## EXERCISE GOAL
An exact copy of all the data is the required output.

## INFORMATION SHOWN
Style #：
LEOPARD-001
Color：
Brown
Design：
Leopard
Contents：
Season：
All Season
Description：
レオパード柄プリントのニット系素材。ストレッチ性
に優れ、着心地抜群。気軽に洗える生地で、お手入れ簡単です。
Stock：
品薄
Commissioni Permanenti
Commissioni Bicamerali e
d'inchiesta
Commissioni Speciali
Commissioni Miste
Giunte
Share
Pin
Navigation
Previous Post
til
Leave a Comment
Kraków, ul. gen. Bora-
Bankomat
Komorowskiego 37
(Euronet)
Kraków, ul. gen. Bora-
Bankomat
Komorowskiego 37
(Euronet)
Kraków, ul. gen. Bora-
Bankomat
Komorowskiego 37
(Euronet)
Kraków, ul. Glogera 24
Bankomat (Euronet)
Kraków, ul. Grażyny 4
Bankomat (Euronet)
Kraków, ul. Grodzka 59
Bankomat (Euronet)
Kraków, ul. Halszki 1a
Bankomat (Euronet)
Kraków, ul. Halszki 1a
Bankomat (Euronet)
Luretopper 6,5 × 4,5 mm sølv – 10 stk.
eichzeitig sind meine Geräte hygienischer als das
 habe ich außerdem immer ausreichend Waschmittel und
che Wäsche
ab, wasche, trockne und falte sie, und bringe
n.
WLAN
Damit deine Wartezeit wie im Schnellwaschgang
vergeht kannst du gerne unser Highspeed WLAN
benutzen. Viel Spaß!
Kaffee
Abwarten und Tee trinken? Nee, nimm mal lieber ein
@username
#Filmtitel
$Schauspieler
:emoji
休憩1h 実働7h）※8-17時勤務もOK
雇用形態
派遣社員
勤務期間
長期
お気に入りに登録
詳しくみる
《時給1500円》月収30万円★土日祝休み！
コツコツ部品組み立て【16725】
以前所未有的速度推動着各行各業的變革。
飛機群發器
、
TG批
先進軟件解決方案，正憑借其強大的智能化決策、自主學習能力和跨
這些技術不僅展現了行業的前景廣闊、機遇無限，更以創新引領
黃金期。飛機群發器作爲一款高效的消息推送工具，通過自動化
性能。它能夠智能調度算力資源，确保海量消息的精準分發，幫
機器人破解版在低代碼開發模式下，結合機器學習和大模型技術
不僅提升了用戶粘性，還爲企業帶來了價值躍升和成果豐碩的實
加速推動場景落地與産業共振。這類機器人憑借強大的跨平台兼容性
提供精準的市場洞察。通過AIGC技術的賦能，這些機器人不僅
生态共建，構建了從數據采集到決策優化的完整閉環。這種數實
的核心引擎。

## RESULT BELOW
Style #：
LEOPARD-001
Color：
Brown
Design：
Leopard
Contents：
Season：
All Season
Description：
レオパード柄プリントのニット系素材。ストレッチ性
に優れ、着心地抜群。気軽に洗える生地で、お手入れ簡単です。
Stock：
品薄
Commissioni Permanenti
Commissioni Bicamerali e
d'inchiesta
Commissioni Speciali
Commissioni Miste
Giunte
Share
Pin
Navigation
Previous Post
til
Leave a Comment
Kraków, ul. gen. Bora-
Bankomat
Komorowskiego 37
(Euronet)
Kraków, ul. gen. Bora-
Bankomat
Komorowskiego 37
(Euronet)
Kraków, ul. gen. Bora-
Bankomat
Komorowskiego 37
(Euronet)
Kraków, ul. Glogera 24
Bankomat (Euronet)
Kraków, ul. Grażyny 4
Bankomat (Euronet)
Kraków, ul. Grodzka 59
Bankomat (Euronet)
Kraków, ul. Halszki 1a
Bankomat (Euronet)
Kraków, ul. Halszki 1a
Bankomat (Euronet)
Luretopper 6,5 × 4,5 mm sølv – 10 stk.
eichzeitig sind meine Geräte hygienischer als das
 habe ich außerdem immer ausreichend Waschmittel und
che Wäsche
ab, wasche, trockne und falte sie, und bringe
n.
WLAN
Damit deine Wartezeit wie im Schnellwaschgang
vergeht kannst du gerne unser Highspeed WLAN
benutzen. Viel Spaß!
Kaffee
Abwarten und Tee trinken? Nee, nimm mal lieber ein
@username
#Filmtitel
$Schauspieler
:emoji
休憩1h 実働7h）※8-17時勤務もOK
雇用形態
派遣社員
勤務期間
長期
お気に入りに登録
詳しくみる
《時給1500円》月収30万円★土日祝休み！
コツコツ部品組み立て【16725】
以前所未有的速度推動着各行各業的變革。
飛機群發器
、
TG批
先進軟件解決方案，正憑借其強大的智能化決策、自主學習能力和跨
這些技術不僅展現了行業的前景廣闊、機遇無限，更以創新引領
黃金期。飛機群發器作爲一款高效的消息推送工具，通過自動化
性能。它能夠智能調度算力資源，确保海量消息的精準分發，幫
機器人破解版在低代碼開發模式下，結合機器學習和大模型技術
不僅提升了用戶粘性，還爲企業帶來了價值躍升和成果豐碩的實
加速推動場景落地與産業共振。這類機器人憑借強大的跨平台兼容性
提供精準的市場洞察。通過AIGC技術的賦能，這些機器人不僅
生态共建，構建了從數據采集到決策優化的完整閉環。這種數實
的核心引擎。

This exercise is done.